Identification of defects in the transcriptional program during lineage-specific in vitro differentiation of CD34(+) cells selected from patients with both low- and high-risk myelodysplastic syndrome.

OBJECTIVE: Development of myelodysplastic syndrome (MDS) is suggested to follow a multistep pathogenesis and is characterized by accumulation of molecular defects of the hematopoietic stem/progenitor cells, resulting in aberrant differentiation and proliferation.
MATERIALS AND METHODS: To detect alterations within the transcriptional program in MDS-derived CD34(+) cells during lineage-specific differentiation, we performed serial gene expression analysis of in vitro differentiated erythro-, granulo-, and megakaryopoietic cells using oligonucleotide microarrays (HG-U133A, Affymetrix, Santa Clara, CA, USA). For selected genes, expression data were confirmed using real-time polymerase chain reaction.
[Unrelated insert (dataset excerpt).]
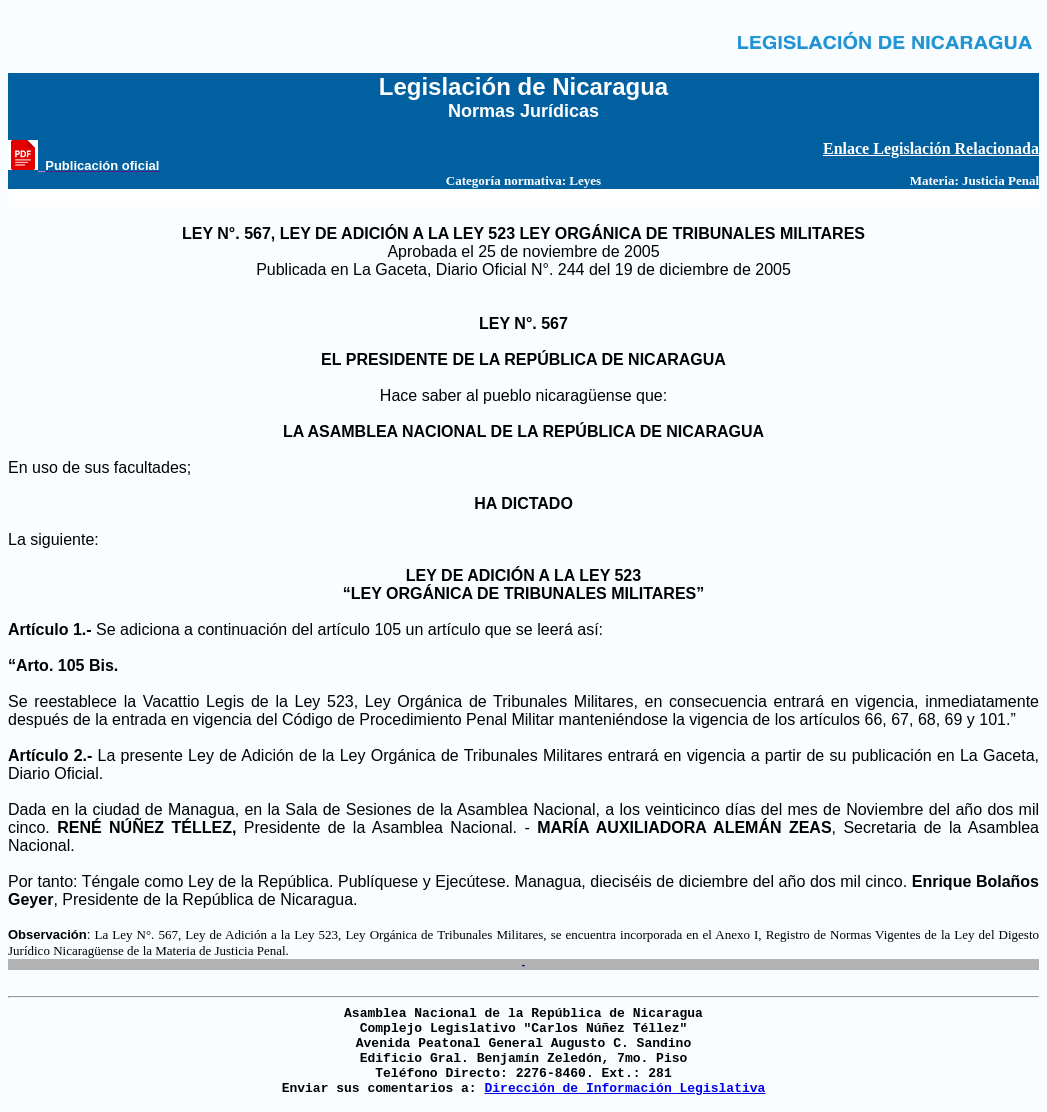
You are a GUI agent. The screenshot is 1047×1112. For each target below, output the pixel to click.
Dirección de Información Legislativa (624, 1088)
RESULTS: We identified genes with altered expression during lineage-specific differentiation in either low- or high-risk MDS cells compared to the expression patterns of continuously up- or downregulated genes from the normal transcriptional program of hematopoiesis. In cluster analyses, we could show that MDS samples have a distinct expression pattern of a set of selected genes compared to normal cells, which allows prediction of the affiliation of a sample to one group. Furthermore, this study gives an overview of genes that are differentially expressed in MDS cells compared to normal hematopoiesis.
CONCLUSION: Our data provide the first comprehensive transcriptional analysis of differentiating human CD34(+) cells derived from MDS patients compared to normal individuals. It gives new insights into the alteration of differentiation and proliferation of MDS stem cells.